**Provided data**

[Start of Attachment]

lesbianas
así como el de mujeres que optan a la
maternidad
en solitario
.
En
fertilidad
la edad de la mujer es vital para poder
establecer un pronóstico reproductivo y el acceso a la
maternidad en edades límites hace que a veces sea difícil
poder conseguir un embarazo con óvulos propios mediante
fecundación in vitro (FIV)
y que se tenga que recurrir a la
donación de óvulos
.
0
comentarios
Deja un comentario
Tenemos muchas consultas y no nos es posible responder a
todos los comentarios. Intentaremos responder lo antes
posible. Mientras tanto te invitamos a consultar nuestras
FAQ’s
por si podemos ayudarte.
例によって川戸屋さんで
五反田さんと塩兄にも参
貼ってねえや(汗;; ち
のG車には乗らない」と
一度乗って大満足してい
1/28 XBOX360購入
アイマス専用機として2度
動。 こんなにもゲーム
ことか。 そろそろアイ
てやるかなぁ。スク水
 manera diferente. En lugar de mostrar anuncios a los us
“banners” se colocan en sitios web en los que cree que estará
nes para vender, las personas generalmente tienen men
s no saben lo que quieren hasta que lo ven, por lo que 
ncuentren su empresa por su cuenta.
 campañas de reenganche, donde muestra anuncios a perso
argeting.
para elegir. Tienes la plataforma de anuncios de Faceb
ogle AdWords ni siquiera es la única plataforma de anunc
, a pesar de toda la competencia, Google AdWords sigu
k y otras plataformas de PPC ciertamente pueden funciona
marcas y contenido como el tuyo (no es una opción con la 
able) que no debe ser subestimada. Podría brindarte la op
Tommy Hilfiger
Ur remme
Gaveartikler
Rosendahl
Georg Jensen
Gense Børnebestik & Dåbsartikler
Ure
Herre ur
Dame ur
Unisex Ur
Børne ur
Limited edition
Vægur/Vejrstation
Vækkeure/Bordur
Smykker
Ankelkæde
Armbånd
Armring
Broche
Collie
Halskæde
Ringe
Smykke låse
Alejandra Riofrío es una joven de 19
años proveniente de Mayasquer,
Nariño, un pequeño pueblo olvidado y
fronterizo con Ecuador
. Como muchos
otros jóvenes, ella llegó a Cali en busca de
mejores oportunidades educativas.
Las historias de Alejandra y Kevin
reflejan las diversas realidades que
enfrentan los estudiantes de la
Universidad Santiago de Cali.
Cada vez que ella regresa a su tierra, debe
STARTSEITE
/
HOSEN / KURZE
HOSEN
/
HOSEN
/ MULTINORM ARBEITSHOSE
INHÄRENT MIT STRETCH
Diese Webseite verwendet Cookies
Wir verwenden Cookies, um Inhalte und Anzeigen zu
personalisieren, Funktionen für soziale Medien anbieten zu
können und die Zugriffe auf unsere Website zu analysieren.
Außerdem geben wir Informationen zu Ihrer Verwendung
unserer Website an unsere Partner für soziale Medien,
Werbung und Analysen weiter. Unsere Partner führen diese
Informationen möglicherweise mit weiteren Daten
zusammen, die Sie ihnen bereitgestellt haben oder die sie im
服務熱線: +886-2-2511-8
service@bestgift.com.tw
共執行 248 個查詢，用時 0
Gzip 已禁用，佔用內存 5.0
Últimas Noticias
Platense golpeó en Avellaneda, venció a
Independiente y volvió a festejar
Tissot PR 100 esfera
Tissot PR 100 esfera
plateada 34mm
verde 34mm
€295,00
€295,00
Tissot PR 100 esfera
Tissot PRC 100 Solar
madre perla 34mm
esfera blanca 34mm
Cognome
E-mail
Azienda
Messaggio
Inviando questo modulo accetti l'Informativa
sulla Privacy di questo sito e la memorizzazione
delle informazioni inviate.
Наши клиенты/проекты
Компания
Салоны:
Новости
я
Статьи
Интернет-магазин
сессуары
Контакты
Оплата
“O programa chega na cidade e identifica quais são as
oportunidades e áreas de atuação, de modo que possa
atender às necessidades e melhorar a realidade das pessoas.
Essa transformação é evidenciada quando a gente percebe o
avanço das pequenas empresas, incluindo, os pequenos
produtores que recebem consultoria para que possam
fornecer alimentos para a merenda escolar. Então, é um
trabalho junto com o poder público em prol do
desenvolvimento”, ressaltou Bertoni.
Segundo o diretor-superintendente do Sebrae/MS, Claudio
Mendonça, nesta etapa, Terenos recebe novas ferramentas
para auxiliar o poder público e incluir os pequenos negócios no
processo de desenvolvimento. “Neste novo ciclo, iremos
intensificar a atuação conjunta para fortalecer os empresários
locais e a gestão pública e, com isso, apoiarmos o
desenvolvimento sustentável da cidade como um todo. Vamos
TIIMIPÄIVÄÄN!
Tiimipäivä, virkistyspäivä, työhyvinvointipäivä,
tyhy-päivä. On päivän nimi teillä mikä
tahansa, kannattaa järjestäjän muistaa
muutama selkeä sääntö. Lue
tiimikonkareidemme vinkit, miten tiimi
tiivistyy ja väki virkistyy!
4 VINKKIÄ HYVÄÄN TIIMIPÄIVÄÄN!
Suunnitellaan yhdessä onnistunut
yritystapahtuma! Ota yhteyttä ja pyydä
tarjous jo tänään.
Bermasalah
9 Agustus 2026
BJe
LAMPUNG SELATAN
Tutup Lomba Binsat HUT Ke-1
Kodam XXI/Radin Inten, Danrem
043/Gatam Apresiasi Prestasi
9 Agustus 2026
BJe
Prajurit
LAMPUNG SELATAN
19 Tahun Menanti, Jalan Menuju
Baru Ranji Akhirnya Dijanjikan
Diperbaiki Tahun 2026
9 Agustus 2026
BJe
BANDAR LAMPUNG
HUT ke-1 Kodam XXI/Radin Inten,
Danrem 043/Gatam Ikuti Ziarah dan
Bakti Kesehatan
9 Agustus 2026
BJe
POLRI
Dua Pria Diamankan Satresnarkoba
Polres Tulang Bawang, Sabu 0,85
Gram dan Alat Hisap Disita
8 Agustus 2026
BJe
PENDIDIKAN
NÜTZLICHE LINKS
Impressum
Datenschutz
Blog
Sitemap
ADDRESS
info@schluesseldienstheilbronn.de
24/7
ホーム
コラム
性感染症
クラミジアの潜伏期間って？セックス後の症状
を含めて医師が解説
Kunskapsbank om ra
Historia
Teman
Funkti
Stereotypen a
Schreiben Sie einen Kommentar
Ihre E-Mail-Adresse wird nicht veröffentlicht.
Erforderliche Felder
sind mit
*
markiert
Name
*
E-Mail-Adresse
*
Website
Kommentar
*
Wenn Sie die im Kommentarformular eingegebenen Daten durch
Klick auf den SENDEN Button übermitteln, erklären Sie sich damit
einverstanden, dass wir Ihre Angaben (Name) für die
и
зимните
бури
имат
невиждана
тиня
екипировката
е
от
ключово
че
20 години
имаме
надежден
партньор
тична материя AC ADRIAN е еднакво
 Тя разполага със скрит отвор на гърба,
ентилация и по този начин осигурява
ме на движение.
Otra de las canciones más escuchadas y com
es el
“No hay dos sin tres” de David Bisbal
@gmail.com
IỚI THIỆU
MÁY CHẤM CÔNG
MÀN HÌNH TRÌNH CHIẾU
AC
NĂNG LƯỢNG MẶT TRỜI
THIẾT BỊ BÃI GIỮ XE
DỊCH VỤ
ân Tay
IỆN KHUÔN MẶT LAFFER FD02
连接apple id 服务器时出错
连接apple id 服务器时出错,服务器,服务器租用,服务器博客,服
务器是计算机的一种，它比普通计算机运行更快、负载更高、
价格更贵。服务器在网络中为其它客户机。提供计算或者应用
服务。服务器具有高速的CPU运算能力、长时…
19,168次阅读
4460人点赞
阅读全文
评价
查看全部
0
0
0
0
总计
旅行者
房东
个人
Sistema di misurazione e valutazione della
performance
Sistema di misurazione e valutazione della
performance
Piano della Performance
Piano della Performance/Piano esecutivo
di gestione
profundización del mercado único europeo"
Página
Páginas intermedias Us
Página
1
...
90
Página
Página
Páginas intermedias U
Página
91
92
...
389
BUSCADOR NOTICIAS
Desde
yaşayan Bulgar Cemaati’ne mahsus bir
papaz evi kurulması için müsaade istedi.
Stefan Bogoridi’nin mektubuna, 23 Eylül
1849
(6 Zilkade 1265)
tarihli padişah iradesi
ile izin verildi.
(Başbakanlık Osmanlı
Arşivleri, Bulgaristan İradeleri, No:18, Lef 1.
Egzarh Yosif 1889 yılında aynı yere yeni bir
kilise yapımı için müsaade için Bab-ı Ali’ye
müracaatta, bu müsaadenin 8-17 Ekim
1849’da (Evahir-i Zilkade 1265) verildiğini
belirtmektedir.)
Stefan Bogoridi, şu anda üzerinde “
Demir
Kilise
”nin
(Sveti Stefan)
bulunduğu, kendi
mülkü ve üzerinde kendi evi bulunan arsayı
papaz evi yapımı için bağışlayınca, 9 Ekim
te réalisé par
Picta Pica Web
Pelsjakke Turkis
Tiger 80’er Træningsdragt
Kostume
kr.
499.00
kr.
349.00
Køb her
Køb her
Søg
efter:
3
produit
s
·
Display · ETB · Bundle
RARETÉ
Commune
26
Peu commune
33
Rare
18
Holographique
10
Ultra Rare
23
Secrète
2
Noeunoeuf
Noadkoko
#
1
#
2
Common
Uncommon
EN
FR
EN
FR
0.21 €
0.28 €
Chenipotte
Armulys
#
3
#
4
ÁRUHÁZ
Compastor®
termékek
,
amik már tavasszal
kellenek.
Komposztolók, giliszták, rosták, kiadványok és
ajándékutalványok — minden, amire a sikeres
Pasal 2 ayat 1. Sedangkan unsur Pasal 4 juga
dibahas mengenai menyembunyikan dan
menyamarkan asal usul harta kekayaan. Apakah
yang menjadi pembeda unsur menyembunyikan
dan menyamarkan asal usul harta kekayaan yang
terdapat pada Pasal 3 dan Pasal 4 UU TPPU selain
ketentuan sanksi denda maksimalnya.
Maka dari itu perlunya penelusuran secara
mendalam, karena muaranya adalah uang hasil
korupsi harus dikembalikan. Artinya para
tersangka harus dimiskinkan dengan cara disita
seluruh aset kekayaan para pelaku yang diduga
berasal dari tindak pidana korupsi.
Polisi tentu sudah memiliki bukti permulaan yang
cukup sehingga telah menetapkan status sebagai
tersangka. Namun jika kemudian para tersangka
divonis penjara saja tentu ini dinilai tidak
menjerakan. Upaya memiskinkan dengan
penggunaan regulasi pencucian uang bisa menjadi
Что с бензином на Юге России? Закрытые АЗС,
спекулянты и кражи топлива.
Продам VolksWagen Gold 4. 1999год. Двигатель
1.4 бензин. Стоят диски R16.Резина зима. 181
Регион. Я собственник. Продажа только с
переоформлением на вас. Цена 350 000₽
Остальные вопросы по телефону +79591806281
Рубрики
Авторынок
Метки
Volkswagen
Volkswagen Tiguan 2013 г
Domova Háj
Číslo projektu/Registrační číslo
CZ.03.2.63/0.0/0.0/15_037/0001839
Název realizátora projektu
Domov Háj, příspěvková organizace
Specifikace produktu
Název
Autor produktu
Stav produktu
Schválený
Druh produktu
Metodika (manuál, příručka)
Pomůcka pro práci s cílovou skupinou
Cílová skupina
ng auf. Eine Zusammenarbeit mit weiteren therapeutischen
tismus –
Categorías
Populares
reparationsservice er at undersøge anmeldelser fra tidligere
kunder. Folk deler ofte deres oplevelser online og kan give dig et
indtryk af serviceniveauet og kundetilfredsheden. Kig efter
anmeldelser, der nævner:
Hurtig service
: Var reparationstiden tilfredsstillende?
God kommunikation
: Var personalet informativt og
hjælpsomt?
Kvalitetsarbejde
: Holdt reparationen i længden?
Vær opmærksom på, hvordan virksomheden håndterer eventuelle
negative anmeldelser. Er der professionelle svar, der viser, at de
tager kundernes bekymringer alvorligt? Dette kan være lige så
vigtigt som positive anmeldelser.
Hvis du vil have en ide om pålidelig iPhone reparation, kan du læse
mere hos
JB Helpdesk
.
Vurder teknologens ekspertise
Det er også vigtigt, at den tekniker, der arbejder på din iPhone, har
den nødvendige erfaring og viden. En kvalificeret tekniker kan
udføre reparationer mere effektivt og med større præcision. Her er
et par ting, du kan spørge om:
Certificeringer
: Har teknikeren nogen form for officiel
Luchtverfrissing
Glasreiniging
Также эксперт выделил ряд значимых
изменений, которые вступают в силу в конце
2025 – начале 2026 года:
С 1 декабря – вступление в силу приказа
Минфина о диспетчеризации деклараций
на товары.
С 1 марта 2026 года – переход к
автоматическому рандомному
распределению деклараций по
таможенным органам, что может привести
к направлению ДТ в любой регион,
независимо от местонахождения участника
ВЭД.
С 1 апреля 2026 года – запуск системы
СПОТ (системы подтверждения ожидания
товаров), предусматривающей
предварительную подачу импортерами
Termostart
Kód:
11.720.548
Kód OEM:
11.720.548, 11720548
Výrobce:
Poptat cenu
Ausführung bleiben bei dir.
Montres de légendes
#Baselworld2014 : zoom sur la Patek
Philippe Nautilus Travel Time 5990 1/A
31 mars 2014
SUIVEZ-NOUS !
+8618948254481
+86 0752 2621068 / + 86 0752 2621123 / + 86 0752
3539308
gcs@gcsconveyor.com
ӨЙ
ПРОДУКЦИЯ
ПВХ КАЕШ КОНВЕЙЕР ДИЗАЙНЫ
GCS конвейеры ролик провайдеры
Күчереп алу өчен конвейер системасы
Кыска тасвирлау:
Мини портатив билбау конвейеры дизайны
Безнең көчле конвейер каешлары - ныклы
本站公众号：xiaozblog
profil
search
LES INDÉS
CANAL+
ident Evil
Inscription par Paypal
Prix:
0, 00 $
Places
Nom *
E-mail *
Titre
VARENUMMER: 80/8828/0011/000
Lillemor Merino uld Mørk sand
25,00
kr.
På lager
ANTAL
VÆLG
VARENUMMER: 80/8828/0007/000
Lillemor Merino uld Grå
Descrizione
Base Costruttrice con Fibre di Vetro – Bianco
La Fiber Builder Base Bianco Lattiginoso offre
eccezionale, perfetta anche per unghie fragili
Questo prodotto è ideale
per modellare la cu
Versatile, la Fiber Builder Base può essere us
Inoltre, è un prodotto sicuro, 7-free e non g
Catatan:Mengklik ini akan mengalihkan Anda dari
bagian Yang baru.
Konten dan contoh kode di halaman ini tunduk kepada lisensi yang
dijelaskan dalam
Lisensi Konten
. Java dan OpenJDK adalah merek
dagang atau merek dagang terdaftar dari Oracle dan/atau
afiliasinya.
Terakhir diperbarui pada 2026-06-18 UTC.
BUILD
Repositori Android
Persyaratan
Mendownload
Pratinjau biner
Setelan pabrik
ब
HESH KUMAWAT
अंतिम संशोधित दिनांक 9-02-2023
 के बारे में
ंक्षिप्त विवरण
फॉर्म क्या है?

[End of Attachment]

Reproduce, exactly and without additions, the run of lines from the start of the listing above to the line bearing "enfrentan los estudiantes de la", inclusive.

lesbianas
así como el de mujeres que optan a la
maternidad
en solitario
.
En
fertilidad
la edad de la mujer es vital para poder
establecer un pronóstico reproductivo y el acceso a la
maternidad en edades límites hace que a veces sea difícil
poder conseguir un embarazo con óvulos propios mediante
fecundación in vitro (FIV)
y que se tenga que recurrir a la
donación de óvulos
.
0
comentarios
Deja un comentario
Tenemos muchas consultas y no nos es posible responder a
todos los comentarios. Intentaremos responder lo antes
posible. Mientras tanto te invitamos a consultar nuestras
FAQ’s
por si podemos ayudarte.
例によって川戸屋さんで
五反田さんと塩兄にも参
貼ってねえや(汗;; ち
のG車には乗らない」と
一度乗って大満足してい
1/28 XBOX360購入
アイマス専用機として2度
動。 こんなにもゲーム
ことか。 そろそろアイ
てやるかなぁ。スク水
 manera diferente. En lugar de mostrar anuncios a los us
“banners” se colocan en sitios web en los que cree que estará
nes para vender, las personas generalmente tienen men
s no saben lo que quieren hasta que lo ven, por lo que 
ncuentren su empresa por su cuenta.
 campañas de reenganche, donde muestra anuncios a perso
argeting.
para elegir. Tienes la plataforma de anuncios de Faceb
ogle AdWords ni siquiera es la única plataforma de anunc
, a pesar de toda la competencia, Google AdWords sigu
k y otras plataformas de PPC ciertamente pueden funciona
marcas y contenido como el tuyo (no es una opción con la 
able) que no debe ser subestimada. Podría brindarte la op
Tommy Hilfiger
Ur remme
Gaveartikler
Rosendahl
Georg Jensen
Gense Børnebestik & Dåbsartikler
Ure
Herre ur
Dame ur
Unisex Ur
Børne ur
Limited edition
Vægur/Vejrstation
Vækkeure/Bordur
Smykker
Ankelkæde
Armbånd
Armring
Broche
Collie
Halskæde
Ringe
Smykke låse
Alejandra Riofrío es una joven de 19
años proveniente de Mayasquer,
Nariño, un pequeño pueblo olvidado y
fronterizo con Ecuador
. Como muchos
otros jóvenes, ella llegó a Cali en busca de
mejores oportunidades educativas.
Las historias de Alejandra y Kevin
reflejan las diversas realidades que
enfrentan los estudiantes de la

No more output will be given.